In writing some code today, I have happened upon a circumstance that has caused me to write a binary search of a kind I have never seen before. Does this binary search have a name, and is it really a "binary" search?

Motivation

First of all, in order to make the search easier to understand, I will explain the use case that spawned its creation.

Say you have a list of ordered numbers. You are asked to find the index of the number in the list that is closest to x.

int findIndexClosestTo(int x);

The calls to findIndexClosestTo() always follow this rule:

If the last result of findIndexClosestTo() was i, then indices closer to i have greater probability of being the result of the current call to findIndexClosestTo().
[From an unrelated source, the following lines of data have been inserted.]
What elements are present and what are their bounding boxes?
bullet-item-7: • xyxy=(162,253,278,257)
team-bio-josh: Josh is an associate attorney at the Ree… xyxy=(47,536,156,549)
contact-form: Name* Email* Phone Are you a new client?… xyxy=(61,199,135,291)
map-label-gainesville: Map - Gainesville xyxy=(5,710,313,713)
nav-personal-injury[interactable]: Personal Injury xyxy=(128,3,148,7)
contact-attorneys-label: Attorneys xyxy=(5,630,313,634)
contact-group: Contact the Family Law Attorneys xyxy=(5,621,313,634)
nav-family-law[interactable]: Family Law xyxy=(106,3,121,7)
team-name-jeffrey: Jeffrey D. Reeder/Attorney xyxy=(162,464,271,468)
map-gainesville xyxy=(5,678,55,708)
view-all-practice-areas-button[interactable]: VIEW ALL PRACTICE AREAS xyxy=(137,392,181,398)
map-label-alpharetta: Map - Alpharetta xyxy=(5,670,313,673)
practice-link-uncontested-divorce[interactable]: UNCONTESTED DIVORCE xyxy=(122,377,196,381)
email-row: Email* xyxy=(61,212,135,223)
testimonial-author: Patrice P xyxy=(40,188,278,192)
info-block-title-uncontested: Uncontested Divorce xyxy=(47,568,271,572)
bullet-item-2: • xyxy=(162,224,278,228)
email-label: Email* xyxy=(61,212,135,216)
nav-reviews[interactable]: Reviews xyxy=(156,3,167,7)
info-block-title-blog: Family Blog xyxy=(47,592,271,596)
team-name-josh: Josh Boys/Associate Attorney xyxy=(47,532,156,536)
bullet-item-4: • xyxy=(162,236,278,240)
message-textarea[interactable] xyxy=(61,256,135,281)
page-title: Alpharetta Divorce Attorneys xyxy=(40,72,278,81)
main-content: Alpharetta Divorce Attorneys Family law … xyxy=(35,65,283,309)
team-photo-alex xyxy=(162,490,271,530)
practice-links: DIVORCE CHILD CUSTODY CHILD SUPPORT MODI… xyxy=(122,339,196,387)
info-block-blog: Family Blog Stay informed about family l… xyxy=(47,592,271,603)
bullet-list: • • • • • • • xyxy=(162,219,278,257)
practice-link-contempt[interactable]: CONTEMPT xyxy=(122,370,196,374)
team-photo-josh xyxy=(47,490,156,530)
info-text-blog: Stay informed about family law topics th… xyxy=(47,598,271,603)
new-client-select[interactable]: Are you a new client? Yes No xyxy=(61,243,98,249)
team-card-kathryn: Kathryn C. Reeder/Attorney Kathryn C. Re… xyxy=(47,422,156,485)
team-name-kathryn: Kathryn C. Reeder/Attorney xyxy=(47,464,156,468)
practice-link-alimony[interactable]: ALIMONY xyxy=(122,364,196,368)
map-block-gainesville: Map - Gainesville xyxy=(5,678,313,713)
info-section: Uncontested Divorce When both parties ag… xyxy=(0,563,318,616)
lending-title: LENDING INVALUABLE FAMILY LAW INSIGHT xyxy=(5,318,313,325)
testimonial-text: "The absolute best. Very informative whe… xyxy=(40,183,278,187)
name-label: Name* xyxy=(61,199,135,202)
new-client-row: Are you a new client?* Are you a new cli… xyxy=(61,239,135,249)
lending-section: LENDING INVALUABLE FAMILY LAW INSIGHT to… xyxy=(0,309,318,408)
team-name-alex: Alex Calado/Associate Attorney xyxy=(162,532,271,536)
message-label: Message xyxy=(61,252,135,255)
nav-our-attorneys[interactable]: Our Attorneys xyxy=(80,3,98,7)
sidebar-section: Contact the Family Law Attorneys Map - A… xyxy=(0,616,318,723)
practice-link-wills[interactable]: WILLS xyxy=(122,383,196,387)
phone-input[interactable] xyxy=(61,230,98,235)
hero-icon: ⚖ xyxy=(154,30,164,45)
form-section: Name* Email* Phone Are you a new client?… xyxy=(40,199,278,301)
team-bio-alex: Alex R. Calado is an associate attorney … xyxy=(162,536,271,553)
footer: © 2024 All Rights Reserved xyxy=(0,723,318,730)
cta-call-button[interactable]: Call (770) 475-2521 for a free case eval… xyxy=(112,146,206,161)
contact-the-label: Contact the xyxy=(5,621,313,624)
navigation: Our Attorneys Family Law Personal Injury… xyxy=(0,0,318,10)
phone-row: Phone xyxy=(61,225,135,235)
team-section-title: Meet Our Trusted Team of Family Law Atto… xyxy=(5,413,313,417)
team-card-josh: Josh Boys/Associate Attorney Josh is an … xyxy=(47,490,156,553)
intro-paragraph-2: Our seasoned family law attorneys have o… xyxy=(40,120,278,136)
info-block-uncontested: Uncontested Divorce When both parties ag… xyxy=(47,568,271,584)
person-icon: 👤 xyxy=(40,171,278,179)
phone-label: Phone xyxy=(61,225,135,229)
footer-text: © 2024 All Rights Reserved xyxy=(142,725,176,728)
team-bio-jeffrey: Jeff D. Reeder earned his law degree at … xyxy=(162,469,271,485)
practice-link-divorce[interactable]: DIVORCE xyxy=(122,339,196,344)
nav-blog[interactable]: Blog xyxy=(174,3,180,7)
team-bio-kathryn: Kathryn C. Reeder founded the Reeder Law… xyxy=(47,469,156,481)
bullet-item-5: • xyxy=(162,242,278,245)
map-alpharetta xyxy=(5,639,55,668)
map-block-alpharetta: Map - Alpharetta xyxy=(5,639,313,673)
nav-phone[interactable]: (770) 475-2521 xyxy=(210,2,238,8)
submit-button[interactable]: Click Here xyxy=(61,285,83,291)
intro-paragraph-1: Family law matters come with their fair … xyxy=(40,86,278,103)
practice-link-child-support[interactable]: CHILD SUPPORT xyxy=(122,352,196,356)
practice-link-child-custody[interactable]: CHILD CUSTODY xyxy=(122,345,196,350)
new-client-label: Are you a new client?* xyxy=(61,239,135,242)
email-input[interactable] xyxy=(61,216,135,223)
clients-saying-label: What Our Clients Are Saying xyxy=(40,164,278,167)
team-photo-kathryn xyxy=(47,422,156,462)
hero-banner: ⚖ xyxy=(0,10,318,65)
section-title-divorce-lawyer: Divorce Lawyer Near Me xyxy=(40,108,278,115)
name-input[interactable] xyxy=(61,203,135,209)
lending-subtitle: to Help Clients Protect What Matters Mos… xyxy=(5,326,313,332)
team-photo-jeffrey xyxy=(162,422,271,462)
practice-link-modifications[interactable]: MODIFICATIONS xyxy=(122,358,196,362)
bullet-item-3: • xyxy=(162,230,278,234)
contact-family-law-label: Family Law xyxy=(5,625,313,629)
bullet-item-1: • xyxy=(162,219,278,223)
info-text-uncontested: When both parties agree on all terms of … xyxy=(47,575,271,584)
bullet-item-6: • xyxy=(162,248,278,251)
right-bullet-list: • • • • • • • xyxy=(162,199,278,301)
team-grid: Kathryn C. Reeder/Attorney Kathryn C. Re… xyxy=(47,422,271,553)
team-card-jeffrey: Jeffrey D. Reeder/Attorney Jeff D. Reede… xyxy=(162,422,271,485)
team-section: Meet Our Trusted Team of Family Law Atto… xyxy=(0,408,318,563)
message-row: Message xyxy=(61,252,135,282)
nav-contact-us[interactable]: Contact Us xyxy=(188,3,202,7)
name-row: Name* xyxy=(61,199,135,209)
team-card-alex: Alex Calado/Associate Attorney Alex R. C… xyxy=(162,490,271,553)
In other words, the index we need to find this time is more likely to be closer to the last one we found than further from it.

For an example, imagine a simulated boy that walks left and right on the screen. If we are often querying the index of the boy's location, it is likely he is somewhere near the last place we found him.

Algorithm

Given the case above, we know the last result of findIndexClosestTo() was i (if this is actually the first time the function has been called, i defaults to the middle index of the list, for simplicity, although a separate binary search to find the result of the first call would actually be faster), and the function has been called again. Given the new number x, we follow this algorithm to find its index:

  1. interval = 1;
  2. Is the number we're looking for, x, positioned at i? If so, return i;
  3. If not, determine whether x is above or below i. (Remember, the list is sorted.)
  4. Move interval indices in the direction of x.
  5. If we have found x at our new location, return that location.
  6. Double interval. (i.e. interval *= 2)
  7. If we have passed x, go back interval indices, set interval = 1, go to 4.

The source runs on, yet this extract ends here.